* [WHAT THE TASK ASKS]
Each line below is to be written out once more, precisely as given.

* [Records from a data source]
=======

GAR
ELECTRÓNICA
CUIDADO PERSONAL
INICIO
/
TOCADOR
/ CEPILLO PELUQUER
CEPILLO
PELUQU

=======

* [ANSWER TO THIS PROBLEM]
GAR
ELECTRÓNICA
CUIDADO PERSONAL
INICIO
/
TOCADOR
/ CEPILLO PELUQUER
CEPILLO
PELUQU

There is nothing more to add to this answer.